In 1973, 80-year-old Nobel Prize-winning writer Pearl S. Buck died in Danby, Vermont.
In 1981, Walter Cronkite resigned as the lead presenter of The CBS Evening News for the last time.
In 1998, the military honored three Americans who risked their lives and aimed their weapons at fellow soldiers to stop the 1968 massacre of Vietnamese villagers in May Lai.
In 2002, independent lawyer Robert Ray published his final report, in which he wrote that former President Bill Clinton could be indicted and would likely be convicted in a scandal involving former White House intern Monica Lewinsky.
In the 2012 Super Tuesday race, Republican Mitt Romney won a small number in Ohio, won in Massachusetts, triumphed in Idaho, Vermont and Alaska, and easily won in Virginia, where neither Rico Santorum nor Newt Gingrich was in the tournament. . ballot paper; Santorum won competitions in Oklahoma, Tennessee and North Dakota, while Gingrich won at home in Georgia.
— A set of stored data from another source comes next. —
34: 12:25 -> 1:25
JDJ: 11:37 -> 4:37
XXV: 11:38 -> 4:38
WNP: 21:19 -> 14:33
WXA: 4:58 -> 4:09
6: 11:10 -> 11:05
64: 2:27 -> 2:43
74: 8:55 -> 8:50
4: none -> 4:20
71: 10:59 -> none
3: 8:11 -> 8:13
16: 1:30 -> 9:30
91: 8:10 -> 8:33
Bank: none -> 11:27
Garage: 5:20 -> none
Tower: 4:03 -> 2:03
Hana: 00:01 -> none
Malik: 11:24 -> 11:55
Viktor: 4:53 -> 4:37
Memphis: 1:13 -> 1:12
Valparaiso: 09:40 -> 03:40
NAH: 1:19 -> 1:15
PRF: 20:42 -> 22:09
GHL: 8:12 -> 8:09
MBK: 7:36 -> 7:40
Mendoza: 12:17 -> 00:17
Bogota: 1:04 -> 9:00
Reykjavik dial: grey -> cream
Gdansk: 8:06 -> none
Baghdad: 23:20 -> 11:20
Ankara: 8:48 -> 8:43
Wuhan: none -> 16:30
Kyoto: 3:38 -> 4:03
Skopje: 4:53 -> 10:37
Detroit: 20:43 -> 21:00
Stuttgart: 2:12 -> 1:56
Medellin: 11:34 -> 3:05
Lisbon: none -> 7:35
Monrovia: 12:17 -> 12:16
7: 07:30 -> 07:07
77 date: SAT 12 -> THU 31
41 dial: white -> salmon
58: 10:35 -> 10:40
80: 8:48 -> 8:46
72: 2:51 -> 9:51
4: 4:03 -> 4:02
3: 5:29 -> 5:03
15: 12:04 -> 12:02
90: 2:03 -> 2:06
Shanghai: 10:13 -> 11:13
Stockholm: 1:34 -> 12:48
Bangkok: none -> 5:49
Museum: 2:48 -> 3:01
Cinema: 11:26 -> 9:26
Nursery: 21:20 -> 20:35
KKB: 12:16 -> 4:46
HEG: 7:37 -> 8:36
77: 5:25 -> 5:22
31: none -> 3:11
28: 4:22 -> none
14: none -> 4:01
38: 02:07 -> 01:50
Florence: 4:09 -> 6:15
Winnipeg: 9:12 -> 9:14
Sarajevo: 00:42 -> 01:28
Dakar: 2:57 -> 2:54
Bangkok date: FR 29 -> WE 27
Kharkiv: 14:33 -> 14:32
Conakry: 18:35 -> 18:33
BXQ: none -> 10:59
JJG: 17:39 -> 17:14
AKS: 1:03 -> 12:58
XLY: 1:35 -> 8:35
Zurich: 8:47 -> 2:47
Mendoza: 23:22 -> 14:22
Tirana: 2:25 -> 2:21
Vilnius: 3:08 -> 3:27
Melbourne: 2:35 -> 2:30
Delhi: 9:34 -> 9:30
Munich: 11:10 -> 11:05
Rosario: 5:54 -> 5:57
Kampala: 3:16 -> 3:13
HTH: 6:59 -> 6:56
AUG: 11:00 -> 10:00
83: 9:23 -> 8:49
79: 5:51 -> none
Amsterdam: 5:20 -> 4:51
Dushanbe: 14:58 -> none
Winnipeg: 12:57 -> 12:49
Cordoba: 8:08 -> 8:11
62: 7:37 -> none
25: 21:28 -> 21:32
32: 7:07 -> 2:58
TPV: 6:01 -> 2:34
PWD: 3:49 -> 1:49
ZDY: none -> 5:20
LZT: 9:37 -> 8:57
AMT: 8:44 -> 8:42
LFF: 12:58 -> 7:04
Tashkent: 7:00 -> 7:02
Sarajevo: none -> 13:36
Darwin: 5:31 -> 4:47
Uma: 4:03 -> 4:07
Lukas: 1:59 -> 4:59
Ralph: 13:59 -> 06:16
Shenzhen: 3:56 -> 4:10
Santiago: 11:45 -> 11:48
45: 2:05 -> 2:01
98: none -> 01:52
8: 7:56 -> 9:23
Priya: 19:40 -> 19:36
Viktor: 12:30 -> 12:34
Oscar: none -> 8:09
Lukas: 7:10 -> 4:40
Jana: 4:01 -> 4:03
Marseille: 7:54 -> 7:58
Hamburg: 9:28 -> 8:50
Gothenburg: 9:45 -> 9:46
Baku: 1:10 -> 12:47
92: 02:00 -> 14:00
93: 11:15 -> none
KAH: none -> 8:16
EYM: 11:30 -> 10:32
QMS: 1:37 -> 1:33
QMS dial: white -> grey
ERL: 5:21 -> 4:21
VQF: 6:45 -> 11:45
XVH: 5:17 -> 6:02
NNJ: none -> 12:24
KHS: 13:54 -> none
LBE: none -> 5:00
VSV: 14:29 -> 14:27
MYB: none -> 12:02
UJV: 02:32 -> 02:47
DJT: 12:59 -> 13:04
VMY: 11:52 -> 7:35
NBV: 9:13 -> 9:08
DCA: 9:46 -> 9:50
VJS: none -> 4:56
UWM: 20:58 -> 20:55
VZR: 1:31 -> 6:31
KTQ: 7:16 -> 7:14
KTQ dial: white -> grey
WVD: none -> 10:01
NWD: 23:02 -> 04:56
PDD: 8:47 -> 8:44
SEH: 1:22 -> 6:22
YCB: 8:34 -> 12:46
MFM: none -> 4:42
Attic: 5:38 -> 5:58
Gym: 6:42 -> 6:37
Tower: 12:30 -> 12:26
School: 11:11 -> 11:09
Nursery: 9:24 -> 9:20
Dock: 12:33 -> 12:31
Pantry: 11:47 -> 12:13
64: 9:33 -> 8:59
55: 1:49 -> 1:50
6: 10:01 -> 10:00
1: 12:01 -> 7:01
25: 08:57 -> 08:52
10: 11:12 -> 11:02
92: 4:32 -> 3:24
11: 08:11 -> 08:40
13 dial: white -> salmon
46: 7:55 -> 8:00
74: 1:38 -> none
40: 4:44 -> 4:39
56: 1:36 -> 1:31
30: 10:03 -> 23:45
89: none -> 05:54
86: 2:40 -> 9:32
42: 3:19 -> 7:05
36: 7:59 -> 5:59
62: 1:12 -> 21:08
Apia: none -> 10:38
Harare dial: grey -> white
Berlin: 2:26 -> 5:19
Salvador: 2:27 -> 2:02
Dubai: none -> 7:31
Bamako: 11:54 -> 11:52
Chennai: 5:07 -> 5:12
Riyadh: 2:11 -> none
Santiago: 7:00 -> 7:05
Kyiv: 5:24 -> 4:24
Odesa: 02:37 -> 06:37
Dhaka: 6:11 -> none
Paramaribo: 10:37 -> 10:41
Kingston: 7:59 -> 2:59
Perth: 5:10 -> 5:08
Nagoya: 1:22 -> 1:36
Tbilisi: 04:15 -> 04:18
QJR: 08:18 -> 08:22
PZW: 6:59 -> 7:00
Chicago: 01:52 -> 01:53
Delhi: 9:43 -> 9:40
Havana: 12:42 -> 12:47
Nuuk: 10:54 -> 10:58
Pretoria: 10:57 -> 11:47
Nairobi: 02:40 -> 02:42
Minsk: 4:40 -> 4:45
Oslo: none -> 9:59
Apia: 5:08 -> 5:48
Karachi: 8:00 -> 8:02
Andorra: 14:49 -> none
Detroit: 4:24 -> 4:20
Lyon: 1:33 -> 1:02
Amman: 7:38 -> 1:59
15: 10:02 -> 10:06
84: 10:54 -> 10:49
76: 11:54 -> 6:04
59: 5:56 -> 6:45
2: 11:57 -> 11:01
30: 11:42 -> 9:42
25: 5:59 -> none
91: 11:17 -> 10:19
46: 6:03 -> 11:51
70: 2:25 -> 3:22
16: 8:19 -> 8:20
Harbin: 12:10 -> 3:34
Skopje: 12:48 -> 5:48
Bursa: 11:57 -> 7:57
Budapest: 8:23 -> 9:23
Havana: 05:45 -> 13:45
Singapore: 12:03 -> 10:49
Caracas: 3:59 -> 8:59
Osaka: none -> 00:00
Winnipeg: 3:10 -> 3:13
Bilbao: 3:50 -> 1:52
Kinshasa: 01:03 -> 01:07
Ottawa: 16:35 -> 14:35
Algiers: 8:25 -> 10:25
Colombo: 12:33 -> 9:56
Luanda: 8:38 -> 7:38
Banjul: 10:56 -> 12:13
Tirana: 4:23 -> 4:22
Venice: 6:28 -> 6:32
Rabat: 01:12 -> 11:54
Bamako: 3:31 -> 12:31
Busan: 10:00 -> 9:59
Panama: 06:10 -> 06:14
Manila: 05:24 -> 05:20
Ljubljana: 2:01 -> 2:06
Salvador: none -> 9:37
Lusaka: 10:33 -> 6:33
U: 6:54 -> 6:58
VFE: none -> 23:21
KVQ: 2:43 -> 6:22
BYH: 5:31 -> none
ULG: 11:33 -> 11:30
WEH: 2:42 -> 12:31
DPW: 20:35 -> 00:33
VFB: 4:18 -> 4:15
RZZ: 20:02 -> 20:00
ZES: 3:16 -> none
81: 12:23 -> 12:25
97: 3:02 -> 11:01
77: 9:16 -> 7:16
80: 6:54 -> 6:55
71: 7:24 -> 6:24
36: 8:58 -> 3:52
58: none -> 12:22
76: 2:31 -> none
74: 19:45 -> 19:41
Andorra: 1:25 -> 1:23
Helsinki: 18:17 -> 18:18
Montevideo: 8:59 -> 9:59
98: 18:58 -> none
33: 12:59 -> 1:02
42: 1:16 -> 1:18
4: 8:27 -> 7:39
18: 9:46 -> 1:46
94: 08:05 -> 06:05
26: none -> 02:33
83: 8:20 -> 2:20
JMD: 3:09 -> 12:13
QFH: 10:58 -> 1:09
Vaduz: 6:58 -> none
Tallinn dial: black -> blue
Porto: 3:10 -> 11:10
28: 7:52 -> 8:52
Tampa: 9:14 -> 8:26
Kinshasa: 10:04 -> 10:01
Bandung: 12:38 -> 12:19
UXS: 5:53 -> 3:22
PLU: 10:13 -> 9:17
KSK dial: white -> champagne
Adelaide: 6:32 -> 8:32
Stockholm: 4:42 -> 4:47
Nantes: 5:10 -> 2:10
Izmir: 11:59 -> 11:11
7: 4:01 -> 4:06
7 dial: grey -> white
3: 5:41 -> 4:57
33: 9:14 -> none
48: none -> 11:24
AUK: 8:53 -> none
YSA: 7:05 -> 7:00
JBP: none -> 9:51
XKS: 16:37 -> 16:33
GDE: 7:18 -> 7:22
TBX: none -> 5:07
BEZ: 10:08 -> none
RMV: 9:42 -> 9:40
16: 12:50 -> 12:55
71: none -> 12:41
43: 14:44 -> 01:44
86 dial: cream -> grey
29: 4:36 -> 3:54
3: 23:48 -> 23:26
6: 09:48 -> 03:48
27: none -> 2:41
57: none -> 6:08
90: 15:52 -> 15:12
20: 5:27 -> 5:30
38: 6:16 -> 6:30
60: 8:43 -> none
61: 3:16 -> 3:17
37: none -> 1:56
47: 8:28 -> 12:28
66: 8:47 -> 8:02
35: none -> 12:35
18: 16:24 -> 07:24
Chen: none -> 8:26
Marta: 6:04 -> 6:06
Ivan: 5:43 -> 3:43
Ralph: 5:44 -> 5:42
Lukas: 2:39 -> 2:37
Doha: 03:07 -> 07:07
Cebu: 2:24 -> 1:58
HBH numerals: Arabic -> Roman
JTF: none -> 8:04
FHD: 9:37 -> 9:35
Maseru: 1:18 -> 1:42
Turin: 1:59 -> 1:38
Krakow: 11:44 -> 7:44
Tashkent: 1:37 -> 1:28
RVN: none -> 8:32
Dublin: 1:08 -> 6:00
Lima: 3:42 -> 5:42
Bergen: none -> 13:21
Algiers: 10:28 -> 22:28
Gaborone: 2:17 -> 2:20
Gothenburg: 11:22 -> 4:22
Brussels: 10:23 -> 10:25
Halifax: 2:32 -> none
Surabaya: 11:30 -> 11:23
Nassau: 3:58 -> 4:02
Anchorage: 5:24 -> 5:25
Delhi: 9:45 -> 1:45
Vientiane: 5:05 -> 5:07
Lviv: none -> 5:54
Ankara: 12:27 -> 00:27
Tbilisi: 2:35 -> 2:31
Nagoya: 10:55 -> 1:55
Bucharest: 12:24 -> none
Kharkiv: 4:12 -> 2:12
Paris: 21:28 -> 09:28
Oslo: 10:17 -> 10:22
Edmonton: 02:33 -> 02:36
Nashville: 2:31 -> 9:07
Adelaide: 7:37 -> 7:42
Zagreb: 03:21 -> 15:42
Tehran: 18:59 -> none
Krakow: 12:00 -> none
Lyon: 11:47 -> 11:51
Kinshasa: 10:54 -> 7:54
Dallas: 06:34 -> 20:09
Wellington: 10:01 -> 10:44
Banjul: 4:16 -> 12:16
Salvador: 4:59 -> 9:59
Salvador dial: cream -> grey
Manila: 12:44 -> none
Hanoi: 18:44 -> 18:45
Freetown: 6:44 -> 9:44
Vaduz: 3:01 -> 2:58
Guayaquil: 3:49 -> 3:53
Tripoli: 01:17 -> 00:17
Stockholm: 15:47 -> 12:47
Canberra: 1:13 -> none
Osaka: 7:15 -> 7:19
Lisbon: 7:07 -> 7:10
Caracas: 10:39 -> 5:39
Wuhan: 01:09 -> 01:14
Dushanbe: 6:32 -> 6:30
Former Texas tycoon R. Allen Stanford has been convicted in Houston for allocating more than $ 7 billion to his investors through the Ponzi scheme. (Stanford was sentenced to 110 years in prison.)
In 2016, former First Lady Nancy Reagan died in Los Angeles at the age of 94.
In 2017, President Donald Trump quietly signed a reduced version of his controversial ban on many foreign travelers, which continued to ban new visas for people from six Muslim-majority countries and temporarily shut down the U.S. refugee program.
In 2021, after working all night on a mountain of amendments, the Senate narrowly approved a $ 1.9 trillion bill from COVID-19 assistance, which was finally approved by the House of Representatives. Carla Valenda, a member of The Flying Wallendas and the last surviving child of the founder of the famous troupe, has died at the age of 85 in Sarasota, Florida.